Homophober Angriff im Berliner Regenbogenkiez

In den frühen Morgenstunden wurde ein Mann unvermittelt in einem Lokal angegriffen

Berlin: Nollendorfplatz
Standardizer/Wikimedia - CC BY-SA 3.0

Eigentlich sollte der Regenbogenkiez rund um den Nollendorfplatz in Berlin ein Ort sein, an dem sich sexuelle und geschlechtliche Minderheiten sicher fühlen können. Doch genau dort gab es in der Nacht auf Freitag einen homophoben Übergriff.

Ein Mann ging auf den 43-Jährigen zu und schlug ihm unvermittelt ins Gesicht

Es war gegen 3.20 Uhr, in einer Gaststätte in der Eisenacher Straße. Ein Unbekannter ging auf einen 43-Jährigen Mann zu und schlug ihm unvermittelt ins Gesicht. Dabei soll der Schläger nach Angaben der Polizei gemeint haben, dass er nicht auf Männer stehe.

Anschließend verließ der Unbekannte das Lokal. Der 43-Jährige erlitt bei dem Angriff Schwellungen im Gesicht. Wie bei allen möglichen Hassverbrechen hat der Polizeiliche Staatsschutz am Landeskriminalamt Berlin die Ermittlungen übernommen.

Häufung homophober Taten in Berlin

Nähere Informationen zum Angreifer oder dem Lokal, in dem sich der Vorfall abgespielt hat, gab es seitens der Polizei nicht. Die Eisenacher Straße durchkreuzt in ihrem nördlichen Teil von der Kleiststraße bis etwa zur Winterfeldtstraße den schwulen Kiez rund um den Nollendorfplatz. Dort gibt es auch einige schwule Lokale.

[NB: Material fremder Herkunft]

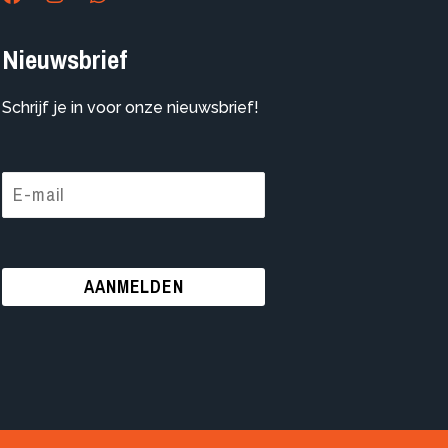
Nieuwsbrief
Schrijf je in voor onze nieuwsbrief!
AANMELDEN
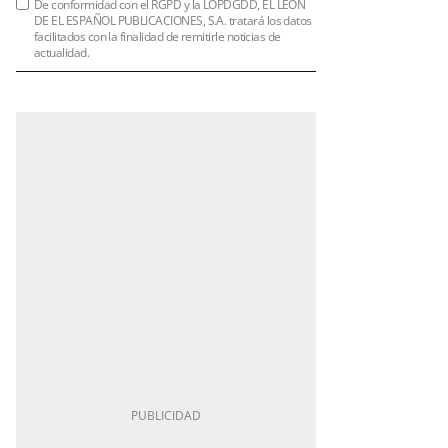
De conformidad con el RGPD y la LOPDGDD, EL LEÓN
DE EL ESPAÑOL PUBLICACIONES, S.A. tratará los datos
facilitados con la finalidad de remitirle noticias de
actualidad.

In den letzten Tagen hat es in Berlin eine Häufung von homophoben Taten gegeben: In der Nacht auf Mittwoch wurden zwei Männer auf der Kurfürstenstraße im Stadtteil Tiergarten von zwei Unbekannten zunächst schwulenfeindlich beleidigt. Danach attackierten sie die Unbekannten mit Schlägen und Tritten, die Opfer mussten im Krankenhaus behandelt werden.

Am Montag wurde ein lesbisches Paar von einer Gruppe Jugendlicher beleidigt und verfolgt, die mutmaßlichen Täter konnten in diesem Fall ausgeforscht werden. Kurz davor war eine 32 Jahre alte Frau in Berlin vor einer Disco von einem Taxifahrer lesbenfeindlich beleidigt und angegriffen worden.

Mehr Gewalt gegen sexuelle und geschlechtliche Minderheiten in Berlin

Die Zahl der Fälle von Gewalt gegen sexuelle und geschlechtliche Minderheiten in Berlin ist im Jahr 2018 gestiegen. Das dürfte auch daran liegen, dass sie immer öfter gemeldet werden. Die Berliner Polizei zählte im letzten Jahr 225 Straftaten gegen sexuelle Minderheiten, das sind 54 mehr als im Jahr zuvor. Davon konnten 47 Prozent aufgeklärt werden – ein Anstieg zu 2017, wo die Aufklärungsrate bei 42 Prozent lag.

Wer Opfer von Hasskriminalität wird, kann auf der Internetwache der Polizei Berlin online eine Anzeige aufgeben. Außerdem gibt es bei der Berliner Polizei zwei Ansprechpersonen für LSBTI. Sie sind unter der Telefonnummer +49/(0)30 /4664 979 444 erreichbar. Beim schwulen Anti-Gewalt-Projekt Maneo können LGBTI-feindliche Straftaten aus Berlin über die Webseite oder das Überfalltelefon unter der Nummer +49/(0)30 /216 33 36 (täglich von 17 bis 19 Uhr) gemeldet werden.